L’expert judiciaire indique que :
-Les travaux ont été exécutés et payés au titre de la phase 1, les travaux prévus au titre de la phase 2 ont été partiellement réalisés, cette phase n’étant pas soldée intégralement, les travaux concernés par la phase 3 sont sans objet ;
-S’agissant des frais engagés, il convient d’écarter les factures relatives à des travaux déjà réglés en phase 1 et aux travaux et prestations intégrés à la phase 2 ;
-S’agissant de l’immobilisation des personnels pendant la durée de suspension des travaux, il peut être retenu uniquement une période de 15 jours, pendant laquelle la mobilisation de personnel a été nécessaire pour deux personnes la première semaine et une seule personne la seconde semaine ;
– S’agissant du manque à gagner et des coûts fixes, il apparaît, après étude des réclamations sur la base des documents communiqués par la société GA Entreprise, que ce poste de préjudice peut être estimé à un montant équivalent à la prise en compte dans son intégralité du montant de la phase 2 au titre de laquelle les travaux ont été partiellement réalisés ;
-S’agissant des cautionnements, il subsiste à la charge de la société GA Entreprise, nonobstant l’annulation des cautionnements du fait de l’absence de réalisation des travaux, des frais financiers de commission.
Sur cette base, le tribunal de commerce a évalué le préjudice global subi par la société GA Entreprise à la somme de 253’315,30 euros, en retenant les postes de préjudice suivants :
-Préjudice lié au manque à gagner et à l’amortissement des coûts fixes : 231’500 euros
-Préjudice au titre des dépenses exposées : 14’090,30 euros
-Préjudice lié à l’immobilisation de personnel : 7000 euros
-Préjudice lié aux frais de commission afférents aux cautionnements : 725 euros
La méthode d’évaluation des préjudices proposée par l’expert et retenue par le tribunal de commerce, qui a procédé à des rectificatifs uniquement sur les montants en fonction des justificatifs communiqués, n’est pas en elle-même critiquée par l’appelante, qui conteste l’expertise uniquement sur l’analyse de la situation résultant de l’émission de l’avenant n°1.
La société intimée forme appel incident en ce que le jugement a rejeté sa demande au titre des frais de commission afférents aux cautionnements souscrits auprès du Crédit Mutuel pour la garantie des sous-traitants.
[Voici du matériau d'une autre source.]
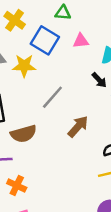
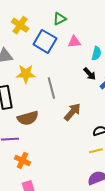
green triangle: (63, 13) -> (60, 19), turned -32
yellow star: (24, 66) -> (26, 74), moved
gray line: (52, 97) -> (51, 88), turned -55

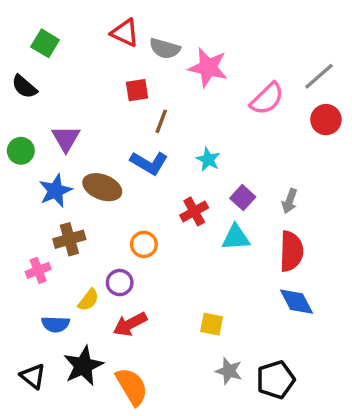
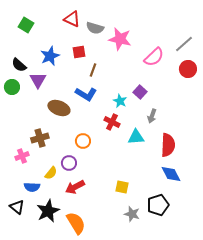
black semicircle: (24, 87) -> (19, 65), moved
cyan star: (208, 159) -> (120, 101), moved
blue star: (55, 191) -> (50, 56), moved
purple square: (243, 198) -> (140, 92), moved
gray arrow: (290, 201) -> (152, 116), moved
red cross: (194, 211) -> (112, 122), turned -35
black triangle: (33, 376) -> (17, 207), moved
black pentagon: (276, 380) -> (158, 205), moved

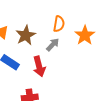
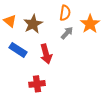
gray arrow: (53, 45) -> (67, 33), moved

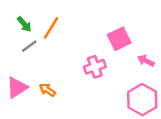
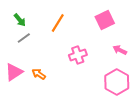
orange line: (51, 28) -> (58, 23), moved
pink square: (119, 39) -> (105, 20), moved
Toutefois, le tribunal a justement retenu sur ce point que le relevé produit ne permettait pas d’établir que les frais prélevés correspondaient à la garantie des sous-traitants du chantier Biovitis.
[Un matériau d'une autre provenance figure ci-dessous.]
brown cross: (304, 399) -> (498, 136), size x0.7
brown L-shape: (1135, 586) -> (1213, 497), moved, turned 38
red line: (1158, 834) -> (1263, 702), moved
En l’absence de critique utile du jugement entrepris et de toute production de pièces nouvelles susceptibles de remettre en question devant la cour l’appréciation des faits de la cause à laquelle a procédé le premier juge, le jugement mérite confirmation en ce qu’il a condamné la SA Greencel, anciennement dénommée Biovitis, à payer à la société GA Entreprise la somme de 253’315,30 euros en réparation de son entier préjudice.
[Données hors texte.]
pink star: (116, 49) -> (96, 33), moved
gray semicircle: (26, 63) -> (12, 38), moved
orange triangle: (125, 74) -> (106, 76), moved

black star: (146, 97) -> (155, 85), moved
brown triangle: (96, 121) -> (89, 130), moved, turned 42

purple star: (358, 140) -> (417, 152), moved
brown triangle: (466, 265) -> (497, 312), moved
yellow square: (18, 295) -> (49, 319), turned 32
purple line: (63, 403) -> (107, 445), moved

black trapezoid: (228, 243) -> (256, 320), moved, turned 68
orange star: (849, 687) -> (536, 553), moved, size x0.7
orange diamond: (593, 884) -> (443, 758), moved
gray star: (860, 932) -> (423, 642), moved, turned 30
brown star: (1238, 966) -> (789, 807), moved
– Sur les dépens et les frais irrépétibles :
Le jugement sera confirmé sur les dépens et l’application des dispositions de l’article 700 du code de procédure civile.
La SA Greencel sera condamnée aux dépens d’appel ainsi qu’à payer à la SAS GA Entreprise la somme de 5000 euros au titre des frais irrépétibles exposés pour les besoins de la procédure devant la cour.
LA COUR,
Statuant publiquement et contradictoirement,
Confirme le jugement entrepris en toutes ses dispositions,
Condamne la SA Greencel aux dépens d’appel, cette condamnation étant assortie au profit de maître Gutton du droit de recouvrer directement contre la partie condamnée ceux des dépens dont elle a fait l’avance sans avoir reçu provision, en application de l’article 699 du code de procédure civile ;
Condamne la SA Greencel à payer à la SAS GA Entreprise la somme de 5000 euros sur le fondement de l’article 700 du code de procédure civile au titre irrépétibles exposés pour les besoins de la procédure la cour.